Ta ki duruşma günü hakim cezanın gelmekte olduğunu salondaki avukatlara belli edene kadar.
Özellikle ara verilince avukatlar siyasi yasak kararından emin oldu ve bu izlenimin verildiği İmamoğlu da halkı Saraçhane önüne çağırdı.
Öncesinde böyle bir hazırlık yoktu.
Bir aylık aradan sonra yapılan karar duruşmasında karar o kadar kötü yazılmıştı ki Türk Ceza Kanunu’nda olmayan 125/6’ıncı fıkradan bile ceza vardı. Hatta bu istenirse istinafta tek başına bozma nedeni bile olabilir.

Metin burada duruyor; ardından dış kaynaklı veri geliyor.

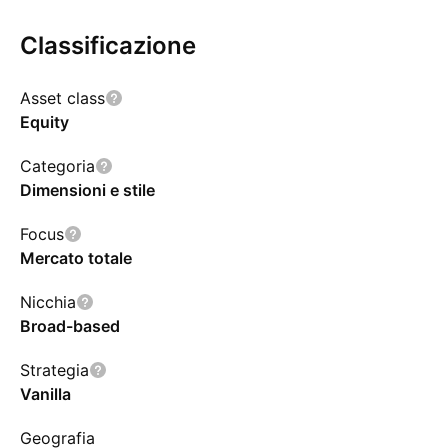
Classificazione
Asset class
Equity
Categoria
Dimensioni e stile
Focus
Mercato totale
Nicchia
Broad-based
Strategia
Vanilla
Geografia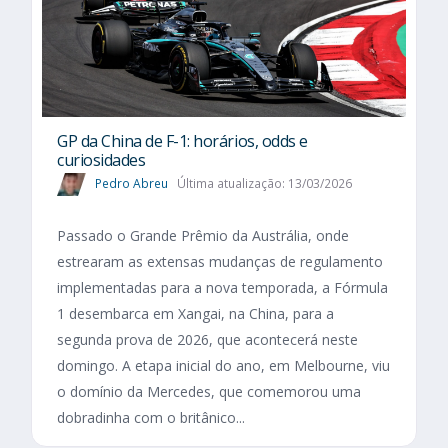
GP da China de F-1: horários, odds e
curiosidades
Pedro Abreu
Última atualização: 13/03/2026
Passado o Grande Prêmio da Austrália, onde
estrearam as extensas mudanças de regulamento
implementadas para a nova temporada, a Fórmula
1 desembarca em Xangai, na China, para a
segunda prova de 2026, que acontecerá neste
domingo. A etapa inicial do ano, em Melbourne, viu
o domínio da Mercedes, que comemorou uma
dobradinha com o britânico...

Yani bu hatadan hakimin de hazırlıksız olduğu, her şeyin son ana kaldığı anlaşılıyor.
Peki tahmin edilebilecek bu tepkilere rağmen neden İmamoğlu’na siyasi yasak getirildi?
Tabii ki ilk amaç gayet basit: İmamoğlu’nu siyasetten tasfiye etmek. İmamoğlu genç ve popüler bir siyasetçi. Güçlü bir cumhurbaşkanı adayı ama aday olmazsa da 18 ay sonra yeniden İstanbul Büyükşehir Belediye Başkan adayı olarak iktidarı zorlayacak.
Yani tek amaç sadece seçime 7 ay kala güçlü bir cumhurbaşkanı adayını elemine etmek değildi.
O amaçlardan tabii biri.
En az bunun kadar İstanbul Büyükşehir Belediye Başkanlığını yeniden ele geçirmek de bir amaç.
İktidar için hem o çifte seçim yenilgisi hem de İstanbul Belediyesi’ni kaybetmek büyük ve geçmeyen bir travma.
İktidar oy deposu olan İstanbul’da seçime belediyenin gücüyle gitmek istiyor. 18 ay sonraki belediye seçimlerine de belediyeye sahip olarak girmek istiyor.
Özellikle İstanbul’da belediyenin sosyal politikalarıyla AK Parti’nin sahasına girmesi rahatsızlık kaynağı.
Esenler Belediye Başkanı’nın bir süredir bunun için hazırlıklar yaptığı duyuluyordu.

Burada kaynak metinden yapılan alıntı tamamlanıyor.